Arrhenius constitutive model and dynamic recrystallization behavior of 18CrNiMo7-6 steel

Abstract

In order to analyze the thermal deformation and dynamic recrystallization behavior of 18CrNiMo7-6 steel, the isothermal compression tests are carried out on Gleeble-3500 thermal simulator machine at deformation temperatures 973.15 K–1273.15 K with strain rates 0.001 s−1–1 s−1. Based on the true stress σ0.3, the Arrhenius constitutive models are constructed by using characterization parameters and physical base parameters, and the determination coefficients between the predicted values of the two models and the measured values are 0.98378 and 0.97613, respectively. The constitutive models of characterization parameters and physical base parameters considering strain effect are also constructed, and a comparative analysis is made. The results show that the predicted values of the characterization parameters constitutive model is closer to the measured values in the low strain region. After reaching the peak strain, the predicted values of the two constitutive models are close to the measured values, and both have high prediction accuracy. The dynamic recrystallization models are established to characterize the recrystallization behavior.
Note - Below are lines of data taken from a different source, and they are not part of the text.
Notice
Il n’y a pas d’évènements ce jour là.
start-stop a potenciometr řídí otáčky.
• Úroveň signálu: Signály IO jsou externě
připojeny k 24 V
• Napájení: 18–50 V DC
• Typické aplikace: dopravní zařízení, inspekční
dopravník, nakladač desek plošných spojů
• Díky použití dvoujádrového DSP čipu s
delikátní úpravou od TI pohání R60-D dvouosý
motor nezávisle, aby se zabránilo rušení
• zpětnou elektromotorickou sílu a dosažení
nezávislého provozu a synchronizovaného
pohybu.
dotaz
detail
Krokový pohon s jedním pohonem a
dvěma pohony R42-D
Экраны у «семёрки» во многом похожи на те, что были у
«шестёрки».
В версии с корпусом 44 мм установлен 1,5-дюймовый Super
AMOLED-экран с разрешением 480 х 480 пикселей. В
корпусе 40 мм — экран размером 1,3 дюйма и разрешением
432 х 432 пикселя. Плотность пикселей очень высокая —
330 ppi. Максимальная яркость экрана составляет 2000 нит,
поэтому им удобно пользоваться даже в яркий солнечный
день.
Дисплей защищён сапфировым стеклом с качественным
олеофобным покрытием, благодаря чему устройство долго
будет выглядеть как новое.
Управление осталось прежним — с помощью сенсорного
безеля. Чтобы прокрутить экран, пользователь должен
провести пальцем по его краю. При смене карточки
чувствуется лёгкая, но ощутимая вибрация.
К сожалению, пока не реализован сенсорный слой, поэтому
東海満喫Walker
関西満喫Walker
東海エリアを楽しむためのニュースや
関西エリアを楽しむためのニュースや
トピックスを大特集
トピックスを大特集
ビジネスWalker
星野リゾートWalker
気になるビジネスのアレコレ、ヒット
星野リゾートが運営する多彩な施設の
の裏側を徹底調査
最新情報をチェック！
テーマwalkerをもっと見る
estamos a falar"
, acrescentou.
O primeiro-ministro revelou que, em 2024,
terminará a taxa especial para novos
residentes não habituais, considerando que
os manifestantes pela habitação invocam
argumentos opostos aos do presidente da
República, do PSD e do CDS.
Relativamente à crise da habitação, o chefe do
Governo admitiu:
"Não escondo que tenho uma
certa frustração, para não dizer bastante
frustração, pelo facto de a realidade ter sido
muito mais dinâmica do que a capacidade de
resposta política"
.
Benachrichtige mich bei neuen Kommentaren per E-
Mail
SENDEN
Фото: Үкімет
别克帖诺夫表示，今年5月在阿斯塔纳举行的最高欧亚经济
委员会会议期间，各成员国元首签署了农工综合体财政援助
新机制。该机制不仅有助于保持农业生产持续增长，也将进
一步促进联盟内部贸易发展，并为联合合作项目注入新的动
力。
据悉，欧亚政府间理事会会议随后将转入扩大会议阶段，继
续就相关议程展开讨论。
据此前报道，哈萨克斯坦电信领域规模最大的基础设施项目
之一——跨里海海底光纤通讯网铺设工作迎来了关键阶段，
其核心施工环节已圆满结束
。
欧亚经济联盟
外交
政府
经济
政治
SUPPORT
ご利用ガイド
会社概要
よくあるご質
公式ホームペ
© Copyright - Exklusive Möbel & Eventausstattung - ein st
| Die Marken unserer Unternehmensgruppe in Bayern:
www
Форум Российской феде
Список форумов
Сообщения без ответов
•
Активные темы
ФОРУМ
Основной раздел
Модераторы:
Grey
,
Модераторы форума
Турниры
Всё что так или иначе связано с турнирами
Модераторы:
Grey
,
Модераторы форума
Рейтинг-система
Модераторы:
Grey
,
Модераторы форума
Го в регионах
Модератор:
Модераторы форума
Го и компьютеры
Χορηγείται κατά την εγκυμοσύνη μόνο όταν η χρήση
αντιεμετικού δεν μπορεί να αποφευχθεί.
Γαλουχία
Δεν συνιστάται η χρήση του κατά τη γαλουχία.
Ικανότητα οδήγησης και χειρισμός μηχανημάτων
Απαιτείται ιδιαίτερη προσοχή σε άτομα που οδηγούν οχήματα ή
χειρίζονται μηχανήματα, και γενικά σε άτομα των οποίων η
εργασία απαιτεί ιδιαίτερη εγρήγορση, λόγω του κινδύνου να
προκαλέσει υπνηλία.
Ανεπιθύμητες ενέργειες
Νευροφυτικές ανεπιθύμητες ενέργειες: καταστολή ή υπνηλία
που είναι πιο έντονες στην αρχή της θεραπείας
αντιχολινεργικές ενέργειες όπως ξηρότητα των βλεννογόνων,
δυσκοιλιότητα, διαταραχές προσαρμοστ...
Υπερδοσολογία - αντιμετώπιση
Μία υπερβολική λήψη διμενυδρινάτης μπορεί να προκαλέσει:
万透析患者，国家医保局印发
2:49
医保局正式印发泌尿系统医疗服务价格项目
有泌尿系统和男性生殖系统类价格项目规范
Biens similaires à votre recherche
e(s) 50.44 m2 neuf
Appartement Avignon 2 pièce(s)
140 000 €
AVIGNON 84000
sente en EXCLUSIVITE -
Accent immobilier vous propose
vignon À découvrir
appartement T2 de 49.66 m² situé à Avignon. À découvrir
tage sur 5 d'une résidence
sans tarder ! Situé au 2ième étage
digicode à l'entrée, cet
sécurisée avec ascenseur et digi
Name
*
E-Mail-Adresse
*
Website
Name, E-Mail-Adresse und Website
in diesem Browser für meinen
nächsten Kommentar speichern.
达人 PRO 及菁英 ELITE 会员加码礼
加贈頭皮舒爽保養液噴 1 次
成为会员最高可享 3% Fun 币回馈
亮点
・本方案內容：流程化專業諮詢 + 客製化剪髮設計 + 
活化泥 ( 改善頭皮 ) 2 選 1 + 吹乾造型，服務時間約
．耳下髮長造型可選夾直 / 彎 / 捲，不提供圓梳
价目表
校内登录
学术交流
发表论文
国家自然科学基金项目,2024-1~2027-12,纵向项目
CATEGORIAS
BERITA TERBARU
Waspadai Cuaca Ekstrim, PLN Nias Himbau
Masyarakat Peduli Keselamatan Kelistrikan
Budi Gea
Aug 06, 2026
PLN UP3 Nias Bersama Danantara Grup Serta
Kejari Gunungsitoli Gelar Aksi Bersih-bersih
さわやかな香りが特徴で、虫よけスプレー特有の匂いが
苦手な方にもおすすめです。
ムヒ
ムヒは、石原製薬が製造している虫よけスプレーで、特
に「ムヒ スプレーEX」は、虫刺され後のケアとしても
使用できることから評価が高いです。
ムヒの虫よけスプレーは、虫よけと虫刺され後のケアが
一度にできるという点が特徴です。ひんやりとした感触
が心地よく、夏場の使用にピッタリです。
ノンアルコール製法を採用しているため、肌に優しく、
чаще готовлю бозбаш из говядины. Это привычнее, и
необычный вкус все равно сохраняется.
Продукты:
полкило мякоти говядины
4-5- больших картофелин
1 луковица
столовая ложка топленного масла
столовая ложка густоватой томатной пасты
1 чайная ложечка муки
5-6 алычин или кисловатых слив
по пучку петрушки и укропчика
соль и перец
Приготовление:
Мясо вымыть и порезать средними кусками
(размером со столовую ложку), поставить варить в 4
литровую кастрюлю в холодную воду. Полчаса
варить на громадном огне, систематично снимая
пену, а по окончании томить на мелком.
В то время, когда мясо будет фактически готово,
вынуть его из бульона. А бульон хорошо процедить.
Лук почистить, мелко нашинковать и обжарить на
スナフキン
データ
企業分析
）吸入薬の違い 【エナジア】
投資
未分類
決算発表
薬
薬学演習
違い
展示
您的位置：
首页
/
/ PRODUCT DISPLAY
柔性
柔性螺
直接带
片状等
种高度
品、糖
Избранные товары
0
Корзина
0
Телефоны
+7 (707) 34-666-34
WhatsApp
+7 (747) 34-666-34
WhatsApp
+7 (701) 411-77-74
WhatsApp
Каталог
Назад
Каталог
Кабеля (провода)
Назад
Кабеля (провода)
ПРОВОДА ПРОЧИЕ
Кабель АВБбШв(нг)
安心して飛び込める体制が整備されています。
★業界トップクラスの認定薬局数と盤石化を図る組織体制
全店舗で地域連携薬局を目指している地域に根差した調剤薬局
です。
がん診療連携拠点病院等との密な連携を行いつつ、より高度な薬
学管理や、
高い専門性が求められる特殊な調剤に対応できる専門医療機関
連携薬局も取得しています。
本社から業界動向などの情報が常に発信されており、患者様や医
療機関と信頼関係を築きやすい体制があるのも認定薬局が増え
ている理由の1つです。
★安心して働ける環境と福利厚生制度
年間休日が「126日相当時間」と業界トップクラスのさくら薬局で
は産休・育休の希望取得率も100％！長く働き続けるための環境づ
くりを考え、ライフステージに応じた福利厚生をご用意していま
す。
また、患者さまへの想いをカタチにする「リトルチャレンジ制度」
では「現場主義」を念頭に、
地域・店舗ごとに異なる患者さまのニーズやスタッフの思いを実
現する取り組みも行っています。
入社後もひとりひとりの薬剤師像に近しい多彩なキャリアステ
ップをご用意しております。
The recrystallization activation energy of 18CrNiMo7-6 steel is 169.6793 kJ mol−1, the ratio of critical strain to peak strain is about 0.47074, and the ratio of critical stress to peak stress is about 0.94059. The activation energy of 50% dynamic recrystallization is 29.9844 kJ mol−1. The dynamic recrystallized grain size increases with increasing deformation temperature or decreasing strain rate, and the activation energy of grain growth is −49.9237 kJ mol−1.